Tuesday, 19 July 2011
Department of Justice, Equality and Defence
Question 395: To ask the Minister for Justice and Equality if he has any indication from the Director of Public Prosecutions on how his investigations into our banking scandals are progressing, in view of the state of public frustration and anxiety about this matter; and if he will make a statement on the matter. [20888/11]
I attach the highest priority to the full investigation of white collar crime and bringing the perpetrators of such crime to justice. I have expressed, both before and since my appointment as Minister, my unhappiness with the protracted nature of the investigations. In so doing, I am not criticising those carrying out the investigations. It is clear that the complexities of the matters being investigated create tough challenges for investigators and prosecutors.
There is ongoing co-operation between An Garda Síochána and the Office of the Director of Corporate Enforcement (ODCE) in the investigation of such crime. Immediately after I took up office, I sought and was given assurances that there are sufficient resources available to such investigations. I have made it clear to those involved that if, at any stage, they believe that additional resources are required that will be responded to immediately.
It was in the light of my concerns that, on taking office, I gave priority to the introduction of the Criminal Justice Bill 2011, which recently passed all Stages in the House. It is my intention that the Bill's provisions will speed up investigations and prosecutions in this area, both future investigations and those currently underway, by improving a number of important procedural matters and strengthening Garda investigative powers.

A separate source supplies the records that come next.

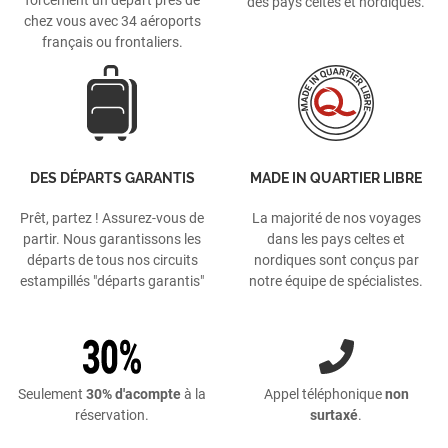
des pays celtes et nordiques.
chez vous avec 34 aéroports
français ou frontaliers.
DES DÉPARTS GARANTIS
MADE IN QUARTIER LIBRE
Prêt, partez ! Assurez-vous de
La majorité de nos voyages
partir. Nous garantissons les
dans les pays celtes et
départs de tous nos circuits
nordiques sont conçus par
estampillés "départs garantis"
notre équipe de spécialistes.
Seulement
30% d'acompte
à la
Appel téléphonique
non
réservation.
surtaxé
.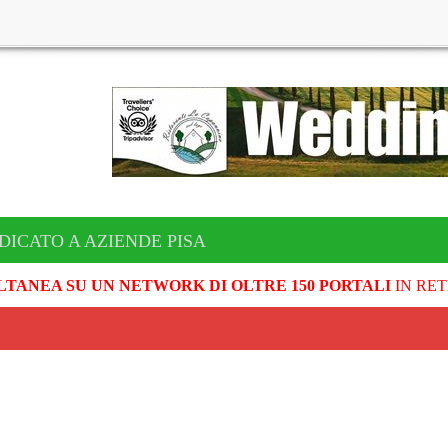
DICATO A AZIENDE PISA
LTANEA SU UN NETWORK DI OLTRE 150 PORTALI
IN RET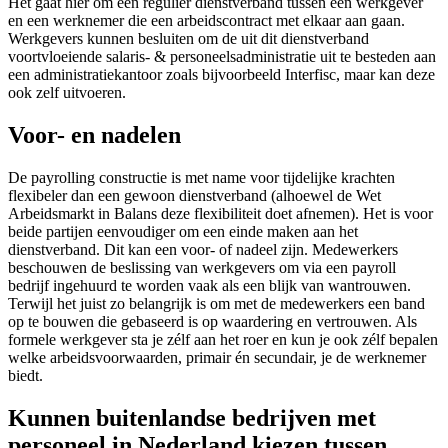
Het gaat hier om een regulier dienstverband tussen een werkgever
en een werknemer die een arbeidscontract met elkaar aan gaan.
Werkgevers kunnen besluiten om de uit dit dienstverband
voortvloeiende salaris- & personeelsadministratie uit te besteden aan
een administratiekantoor zoals bijvoorbeeld Interfisc, maar kan deze
ook zelf uitvoeren.
Voor- en nadelen
De payrolling constructie is met name voor tijdelijke krachten
flexibeler dan een gewoon dienstverband (alhoewel de Wet
Arbeidsmarkt in Balans deze flexibiliteit doet afnemen). Het is voor
beide partijen eenvoudiger om een einde maken aan het
dienstverband. Dit kan een voor- of nadeel zijn. Medewerkers
beschouwen de beslissing van werkgevers om via een payroll
bedrijf ingehuurd te worden vaak als een blijk van wantrouwen.
Terwijl het juist zo belangrijk is om met de medewerkers een band
op te bouwen die gebaseerd is op waardering en vertrouwen. Als
formele werkgever sta je zélf aan het roer en kun je ook zélf bepalen
welke arbeidsvoorwaarden, primair én secundair, je de werknemer
biedt.
Kunnen buitenlandse bedrijven met
personeel in Nederland kiezen tussen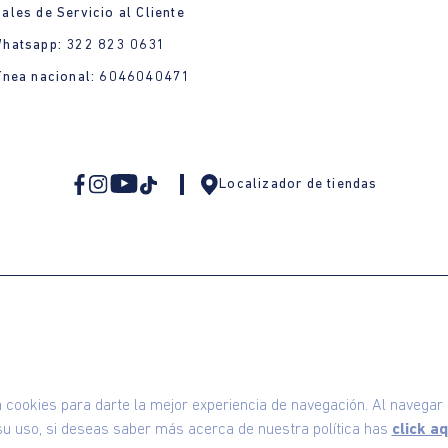
ales de Servicio al Cliente
Whatsapp: 322 823 0631
ínea nacional: 6046040471
Localizador de tiendas
omodin S.A.S | NIT: 800.069.933-6
©2025 Am
ookies para darte la mejor experiencia de navegación. Al navegar e
u uso, si deseas saber más acerca de nuestra política has
click aq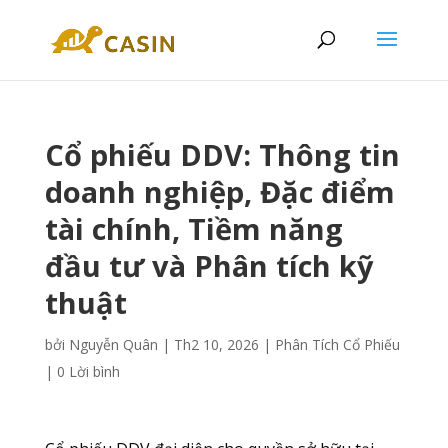
Cổ phiếu DDV: Thông tin
doanh nghiệp, Đặc điểm
tài chính, Tiềm năng
đầu tư và Phân tích kỹ
thuật
bởi
Nguyễn Quân
|
Th2 10, 2026
|
Phân Tích Cổ Phiếu
|
0 Lời bình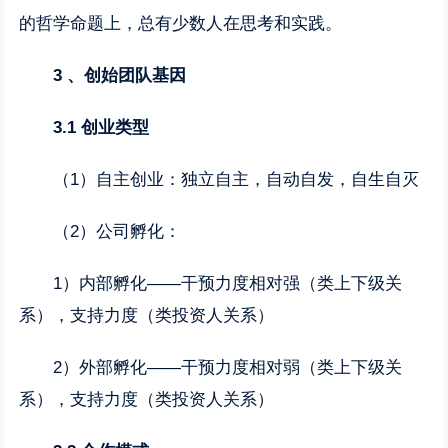
的哲学命题上，总有少数人在思考和实践。
3
、创始团队基因
3.1
创业类型
（1）自主创业：独立自主，自动自发，自生自灭
（2）公司孵化：
1）内部孵化——干预力度相对强（类上下级关
系），支持力度（类投资人关系）
2）外部孵化——干预力度相对弱（类上下级关
系），支持力度（类投资人关系）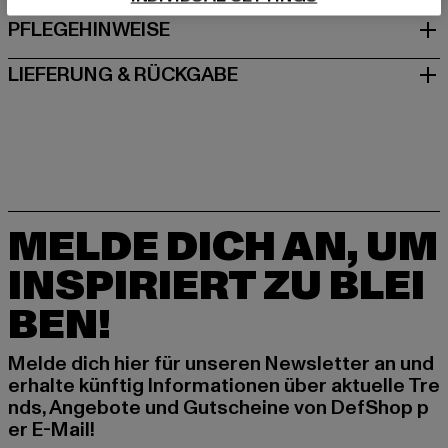
PFLEGEHINWEISE
LIEFERUNG & RÜCKGABE
MELDE DICH AN, UM
INSPIRIERT ZU BLEI
BEN!
Melde dich hier für unseren Newsletter an und
erhalte künftig Informationen über aktuelle Tre
nds, Angebote und Gutscheine von DefShop p
er E-Mail!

The Director of Public Prosecutions is, of course, independent in the performance of his duties. It would therefore be inappropriate for me to enquire as to the status of his consideration of investigation files submitted to him for decision. I note however that he has welcomed my decision to introduce the Criminal Justice Bill. In his view, until now it has been a surprising omission in Irish law that potential witnesses cannot be compelled to cooperate with an investigation, even where they themselves are not suspected of or accused of any wrongdoing. In this regard, it is his view that the power of an Irish criminal investigator is considerably weaker than that of a tribunal of enquiry and that the new legislation would address this gap.